The New York Times has a great series about life sentences, and how the current "tough on crime" environment has led to more and more people spending their entire lives behind bars, no matter how young they were when the crime was committed, or that 20 years ago the judge imposing the sentence expected them to be released in 12 years, or if they have been rehabilitated in prison. When life means life, that means that person's life ends in prison.
To More Inmates, Life Term Means Dying Behind Bars Jailed for Life After Crimes as Teenagers I'll be interested to see what issues the remaining stories in this series cover. So far, they have avoided the issue of class. If you have money, you don't get life. You get a high-powered lawyer or legal team, and you get off. Or you get probation, or community service, or a sentence measured in months, not years. You don't get life. You certainly don't get life without parole. That's reserved for poor defendants.

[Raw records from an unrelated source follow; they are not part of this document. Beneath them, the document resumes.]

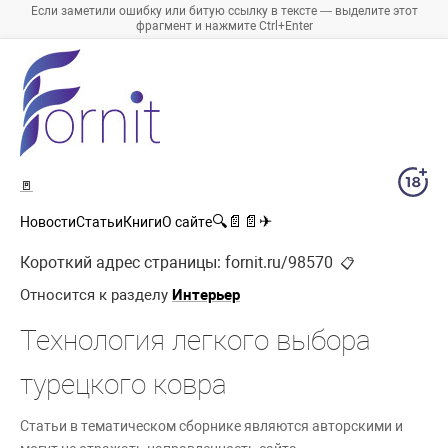
Если заметили ошибку или битую ссылку в тексте — выделите этот
фрагмент и нажмите Ctrl+Enter
🚪
🔍
📄
📄
✈
Новости
Статьи
Книги
О сайте
Короткий адрес страницы:
fornit.ru/98570
📋
Относится к разделу
Интерьер
Технология легкого выбора
турецкого ковра
Статьи в тематическом сборнике являются авторскими и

I saw this principle in action in District Court in Massachusetts when I was just a law student. I did internships for a District Court judge (the lowest level trial judge in the state court system) and for the public defender's office. For the judge, I just watched; at the PDs office, I was allowed to handle criminal cases as a law student, under the supervision of a public defender.
When I first went to work for the judge, I remember being shocked at how quickly everything happened. DAs walked in with stacks of thin manila folders, some of which contained as little as one piece of paper, the police report. Hurried conferences were held in the aisles and hallways. The clerk would call the case and the DAs and defense lawyers spoke in their own shorthand: ADA: "This is a B&E in the night time, your honor, the Commonwealth is requesting $500 cash bail ($5,000 bail which is satisfied by the posting of $500 by a bail bondsman)." PD: "Your honor, the defendant has ties to the community, his mother is here, we request PR (personal recognizance). Judge: "$500 cash, next case."
Usually the defendants, the victims, and their families were all completely mystified by the process, unless they were return customers. (More courthouse shorthand/humor).
That was the way it usually worked. But then some kid from Harvard or BU or the Back Bay would be charged with something. And the world stood still, it seemed. One of the top criminal defense lawyers in the state would appear, for a lowly arraignment. The room seemed electric. Those expensive defense lawyers are very telegenic. Carefully groomed, almost all wore flying scarves. Apparently that's a big look in the criminal defense bar. They didn't walk into the courtroom. They swept in, bestowing greetings and handshakes to all court personnel. Everyone perked up, even the judge, to see really good lawyers instead of the usual paper pushing, beaten down, poor PDs and one-room-office criminal defense lawyers. The big lawyers' cases were always held over while they conferred with the ADA. And every time -- I never saw one with another result -- the kid got released on PR. Every time. It didn't matter what the charge was. Even if the other kid in the fight had to post bail, the rich kid didn't. Even if I had seen dozens of defendants forced to post bail for the very same charge, the rich kid didn't.
Because rich folks are different. And that's the way it is in the criminal justice system. Look carefully at the lifers in the NYTimes series. They're all poor. Black, white, male, female, they're all poor. There are very few "not guiltys" for poor folks.